▶

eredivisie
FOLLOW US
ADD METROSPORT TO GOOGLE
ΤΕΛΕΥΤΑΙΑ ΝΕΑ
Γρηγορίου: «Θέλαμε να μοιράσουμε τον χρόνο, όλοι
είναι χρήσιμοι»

◀
▶

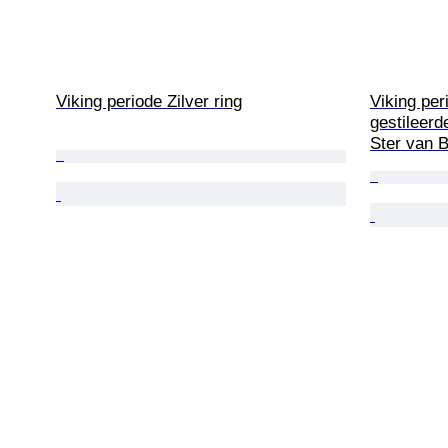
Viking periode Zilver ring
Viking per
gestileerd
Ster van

◀
▶

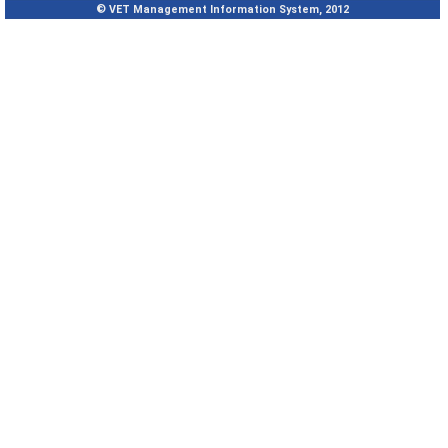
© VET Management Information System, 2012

◀

For the material above, state the number of lines that include the word "Viking". Leave out everything else.

2